H21C-0747:
Effect of Water Content and Soil Texture on Consolidation in Unsaturated Soils

Tuesday, 16 December 2014
Jhe-Wei Lee1, Wei-Cheng Lo1 and Chao-Lung Yeh2, (1)National Cheng Kung University, Tainan, Taiwan, (2)Tainan Hydraulics Laboratory, National Cheng Kung University, Tainan, Taiwan
Abstract:
Soil consolidation, involving time-dependent coupling between deformation of a porous medium and interstitial fluid flows within it, is of relevance to many subsurface engineering problems. In the current study, we apply the consolidation theory of poroelasticity developed by Lo et al.(2014) to investigate the effect of soil texture and initial water saturation on one-dimensional consolidation in unsaturated soils. Our model constitutes two coupled diffusion equations, where coupling occurs only in the time-derivative terms with symmetric coefficients. As simplifying to water-saturated soils, these equations exactly reduce to those in the classic Biot (1941) model of consolidation. Closed-form analytical solutions describing the excess pore air and water pressures along with the total settlement in response to external loading are obtained for both permeable and semi-permeable boundary drainage conditions by the application of the Laplace transform.
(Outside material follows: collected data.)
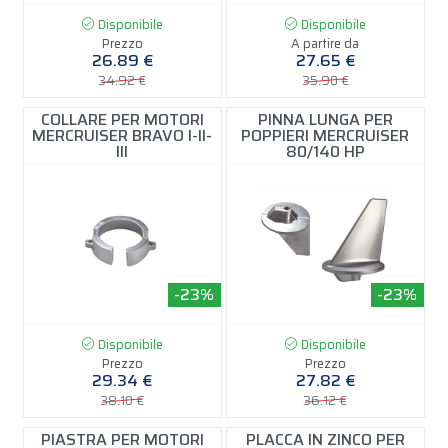
Disponibile
Disponibile
Prezzo
A partire da
26.89 €
27.65 €
34.92 €
35.90 €
COLLARE PER MOTORI
PINNA LUNGA PER
MERCRUISER BRAVO I-II-
POPPIERI MERCRUISER
III
80/140 HP
-23%
-23%
Disponibile
Disponibile
Prezzo
Prezzo
29.34 €
27.82 €
38.10 €
36.12 €
PIASTRA PER MOTORI
PLACCA IN ZINCO PER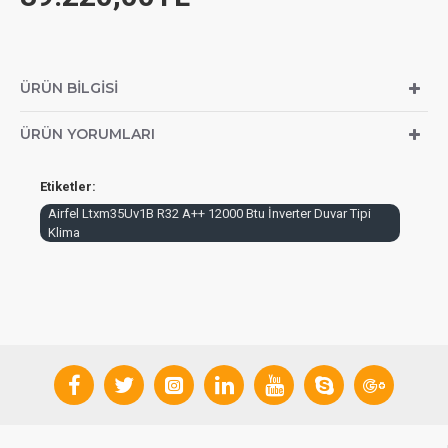
ÜRÜN BILGISI
ÜRÜN YORUMLARI
Etiketler:
Airfel Ltxm35Uv1B R32 A++ 12000 Btu İnverter Duvar Tipi
Klima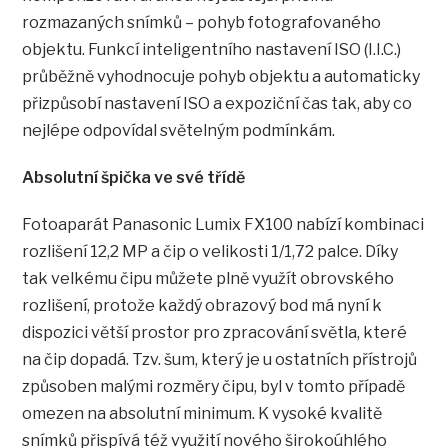
rozmazaných snímků – pohyb fotografovaného
objektu. Funkcí inteligentního nastavení ISO (I.I.C.)
průběžně vyhodnocuje pohyb objektu a automaticky
přizpůsobí nastavení ISO a expoziční čas tak, aby co
nejlépe odpovídal světelným podmínkám.
Absolutní špička ve své třídě
Fotoaparát Panasonic Lumix FX100 nabízí kombinaci
rozlišení 12,2 MP a čip o velikosti 1/1,72 palce. Díky
tak velkému čipu můžete plně využít obrovského
rozlišení, protože každý obrazový bod má nyní k
dispozici větší prostor pro zpracování světla, které
na čip dopadá. Tzv. šum, který je u ostatních přístrojů
způsoben malými rozměry čipu, byl v tomto případě
omezen na absolutní minimum. K vysoké kvalitě
snímků přispívá též využití nového širokoúhlého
Numerical calculations are then implemented for unsaturated sand, loam, silt, and clay with respect to three initial water saturations (0.7, 0.8, and 0.9) as representative examples. Our results reveal that the excess pore water pressure and total settlement are significantly sensitive to both soil texture and initial water saturation. For a given initial water saturation, the rate of dissipation of excess pore water pressure is smallest in clay, with the highest total settlement being induced, followed by silt, loam, and sand. In the early stage of consolidation, unsaturated soils bear smaller excess pore water pressure, but its dissipation is completed faster in saturated soils. Two important parameters for characterizing consolidation processes are quantitatively examined. The coefficient of consolidation for water is shown to increase with an increase in initial water saturation, taking a value in saturated soils approximately four to five orders of magnitude greater than that in unsaturated ones. The loading efficiency for water exhibits a concave upward relationship with initial water saturation in clay, whereas a positively-correlated relationship between the efficiency and initial water saturation is observed in silt, loam, and sand.